Lui si era arrabbiato, aveva gridato e pianto, aveva rincorso l'uomo dai capelli neri, ma non aveva potuto fare niente, e tutti gli uomini cattivi erano spariti.
Lei sapeva, però, che sarebbero tornati, ed aveva avuto ragione: erano tornati proprio quella sera, mentre andavano come sempre a casa dei rossi... Solo che ci stavano andando in modo un po' strano rispetto al solito: avevano fatto in modo che molti di loro sembrassero come lui, anche se lei non si sarebbe mai lasciata ingannare e non l'avrebbe mai confuso con gli altri.
Si erano impegnati tutti, per tenerlo al sicuro, ma non era bastato.
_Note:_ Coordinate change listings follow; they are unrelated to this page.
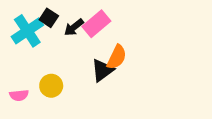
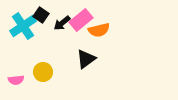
orange semicircle: (117, 57) -> (99, 30), moved, turned 50

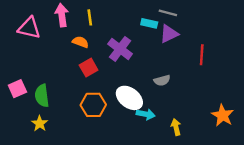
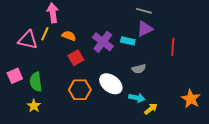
yellow line: (90, 17) -> (45, 34), moved, turned 32
cyan rectangle: (149, 23) -> (128, 41), moved
pink triangle: (29, 28) -> (28, 40), moved
cyan arrow: (146, 114) -> (137, 98), moved
yellow arrow: (176, 127) -> (151, 109), turned 64

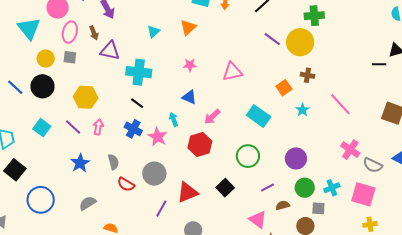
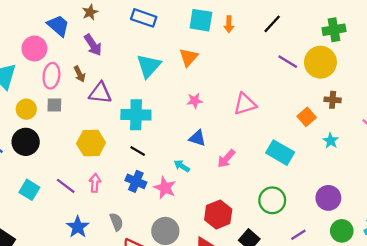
cyan triangle: (153, 32) -> (149, 66), size x1.6
yellow hexagon: (86, 97) -> (91, 143), moved
cyan arrow: (174, 119) -> (182, 166), turned -32
red hexagon: (200, 145) -> (218, 214), moved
Lanciò un ultimo sguardo ai suoi occhi verdi e ai capelli neri, e lo sentì urlare il suo nome. Lampi di luce verde la sfiorarono, mentre la sua gabbia cadeva nel nulla. Quanto avrebbe voluto essere libera, poter volare, poterlo proteggere da quelle luci mortali. Ma era in gabbia, e non poteva fare nulla. Un lampo la colpì, e fece maledettamente male. Stridé, e cadde. Cadde per quello che le parve un momento lunghissimo - lei, che non era caduta mai, che aveva avuto sempre le sue forti ali a tenerla al sicuro, cadde sul fondo della gabbia, e morì.



Si svegliò in un luogo tutto bianco, in cui non si distingueva la terra dal cielo. Sembrava il posto ideale in cui nascondersi e stare al sicuro: tutto era del colore delle sue piume e della neve.
«Edvige!» sentì esclamare una voce triste e sorpresa allo stesso tempo. Era lui?
Piegò la testa con sguardo interrogativo di fronte a qualcuno che a lui somigliava moltissimo, ma era più vecchio... E non aveva i suoi occhi verdi, quelli che tanto le piacevano.
Li aveva lei, però. Era rossa, ma un rosso più scuro di quelli a cui era abituata.
E c'era l'uomo che si trasformava in cane, con loro.
E, dopo poco tempo, li raggiunse anche il mago strano con l'occhio di vetro.

Si guardò attorno, non più confusa: una cosa ora era certa di sapere, ossia che sperava di non vedere lui, in quel posto. Non per molto tempo ancora.

E più avanti, quando sarebbe stata l'ora, sarebbero stati nuovamente insieme.